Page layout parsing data
--

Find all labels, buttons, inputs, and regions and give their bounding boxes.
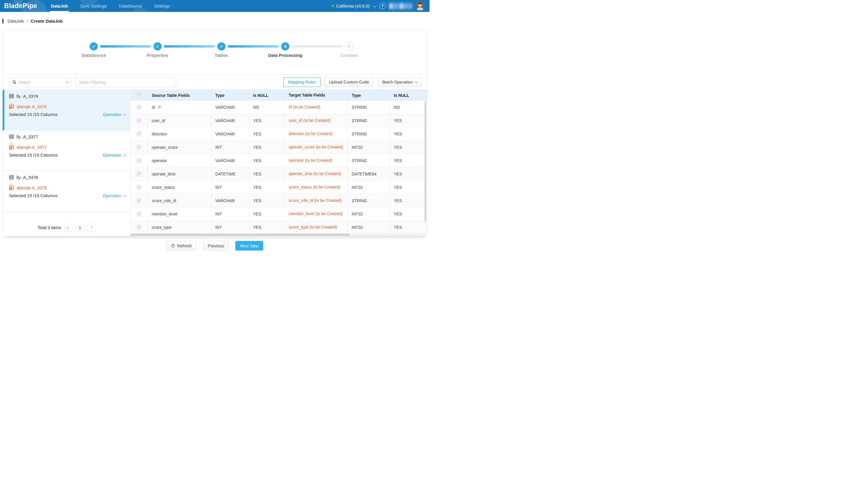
upload-custom-code-button[interactable]: Upload Custom Code [325, 77, 374, 87]
previous-button[interactable]: Previous [203, 241, 229, 251]
source-isnull-cell: NO [249, 100, 285, 114]
selected-columns-label: Selected 15 /15 Columns [9, 153, 58, 157]
row-checkbox[interactable] [137, 172, 141, 176]
chevron-down-icon [415, 80, 418, 83]
row-checkbox[interactable] [137, 158, 141, 163]
target-field-cell: score_type (to be Created) [285, 221, 348, 234]
schema-select-dropdown[interactable]: Select [9, 77, 71, 87]
target-type-cell: STRING [348, 194, 390, 207]
row-checkbox[interactable] [137, 145, 141, 149]
chevron-down-icon [9, 141, 13, 145]
operation-dropdown-link[interactable]: Operation [103, 153, 125, 157]
header-source-fields: Source Table Fields [148, 90, 212, 100]
table-row: operate_time DATETIME YES operate_time (… [130, 167, 427, 181]
breadcrumb-datajob[interactable]: DataJob [7, 18, 24, 23]
step-label-tables: Tables [192, 53, 251, 58]
target-table-name: afanqie A_3377 [17, 145, 47, 149]
operation-label: Operation [103, 112, 121, 117]
row-checkbox-cell [130, 194, 148, 207]
target-isnull-cell: YES [390, 194, 427, 207]
source-field-cell: member_level [148, 207, 212, 220]
batch-operation-button[interactable]: Batch Operation [378, 77, 422, 87]
current-page-button[interactable]: 1 [76, 224, 84, 232]
selection-row: Selected 15 /15 Columns Operation [9, 112, 125, 117]
source-isnull-cell: YES [249, 154, 285, 167]
nav-tab-sync-settings[interactable]: Sync Settings [77, 0, 110, 12]
step-label-properties: Properties [129, 53, 186, 58]
vertical-scrollbar-thumb[interactable] [425, 101, 426, 222]
table-list-item-2[interactable]: lly .A_3377 afanqie A_3377 [3, 130, 130, 171]
row-checkbox[interactable] [137, 212, 141, 216]
operation-dropdown-link[interactable]: Operation [103, 193, 125, 198]
region-version-label: California (v0.6.0) [336, 4, 370, 9]
help-icon[interactable] [379, 3, 386, 9]
row-checkbox[interactable] [137, 132, 141, 136]
source-table-name: lly .A_3377 [17, 134, 38, 139]
table-filtering-input[interactable] [75, 77, 176, 87]
target-type-cell: STRING [348, 154, 390, 167]
row-checkbox[interactable] [137, 105, 141, 110]
prev-page-button[interactable] [65, 224, 73, 232]
select-all-checkbox[interactable] [137, 93, 141, 98]
chevron-down-icon [123, 193, 126, 196]
table-row: operate_score INT YES operate_score (to … [130, 141, 427, 154]
header-target-type: Type [348, 90, 390, 100]
target-field-cell: id (to be Created) [285, 100, 348, 114]
row-checkbox[interactable] [137, 225, 141, 230]
row-checkbox[interactable] [137, 198, 141, 203]
row-checkbox-cell [130, 141, 148, 154]
refresh-label: Refresh [177, 243, 192, 248]
mapping-chevron-row [10, 140, 125, 144]
source-type-cell: VARCHAR [212, 194, 249, 207]
table-list-panel: lly .A_3376 afanqie A_3376 [3, 90, 130, 236]
target-isnull-cell: NO [390, 100, 427, 114]
source-type-cell: INT [212, 141, 249, 154]
mapping-rules-button[interactable]: Mapping Rules [283, 77, 321, 87]
mapping-chevron-row [10, 181, 125, 185]
target-field-cell: operate_score (to be Created) [285, 141, 348, 154]
table-add-icon [9, 145, 14, 149]
target-field-cell: user_id (to be Created) [285, 114, 348, 127]
horizontal-scrollbar-thumb[interactable] [130, 234, 350, 236]
row-checkbox[interactable] [137, 185, 141, 190]
source-table-row: lly .A_3376 [9, 94, 125, 99]
target-field-cell: score_status (to be Created) [285, 181, 348, 194]
table-list-item-3[interactable]: lly .A_3378 afanqie A_3378 [3, 171, 130, 212]
target-field-cell: member_level (to be Created) [285, 207, 348, 220]
region-selector[interactable]: California (v0.6.0) [331, 4, 376, 9]
header-source-type: Type [212, 90, 249, 100]
nav-tab-settings[interactable]: Settings [151, 0, 173, 12]
target-table-row: afanqie A_3376 [9, 104, 125, 109]
source-isnull-cell: YES [249, 114, 285, 127]
refresh-button[interactable]: Refresh [166, 241, 196, 251]
header-source-isnull: Is NULL [249, 90, 285, 100]
table-list-item-1[interactable]: lly .A_3376 afanqie A_3376 [3, 90, 130, 130]
current-page-number: 1 [79, 225, 81, 230]
content-split: lly .A_3376 afanqie A_3376 [3, 90, 427, 236]
nav-tab-datajob[interactable]: DataJob [48, 0, 71, 12]
avatar[interactable] [415, 1, 425, 11]
source-table-row: lly .A_3377 [9, 134, 125, 139]
source-type-cell: VARCHAR [212, 114, 249, 127]
next-step-button[interactable]: Next Step [235, 241, 263, 251]
total-items-label: Total 3 items [37, 225, 61, 230]
nav-tab-datasource[interactable]: DataSource [116, 0, 145, 12]
page-title: Create DataJob [31, 18, 63, 23]
row-checkbox-cell [130, 100, 148, 114]
source-field-cell: score_rule_id [148, 194, 212, 207]
target-field-cell: direction (to be Created) [285, 127, 348, 140]
horizontal-scrollbar-track[interactable] [130, 234, 427, 236]
row-checkbox[interactable] [137, 118, 141, 123]
breadcrumb-separator: / [27, 18, 28, 23]
table-row: id VARCHAR NO id (to be Created) STRING … [130, 100, 427, 114]
table-row: score_type INT YES score_type (to be Cre… [130, 221, 427, 234]
step-label-datasource: DataSource [65, 53, 123, 58]
source-field-name: id [152, 105, 155, 110]
operation-dropdown-link[interactable]: Operation [103, 112, 125, 117]
target-type-cell: DATETIME64 [348, 167, 390, 180]
search-icon [12, 80, 17, 84]
table-add-icon [9, 104, 14, 109]
next-page-button[interactable] [87, 224, 95, 232]
select-placeholder: Select [18, 80, 64, 85]
selected-columns-label: Selected 15 /15 Columns [9, 193, 58, 198]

--

Task objective -> Where a line in the records above contains the string "Settings", copy that line.

Final answer ->
nav-tab-sync-settings[interactable]: Sync Settings [77, 0, 110, 12]
nav-tab-settings[interactable]: Settings [151, 0, 173, 12]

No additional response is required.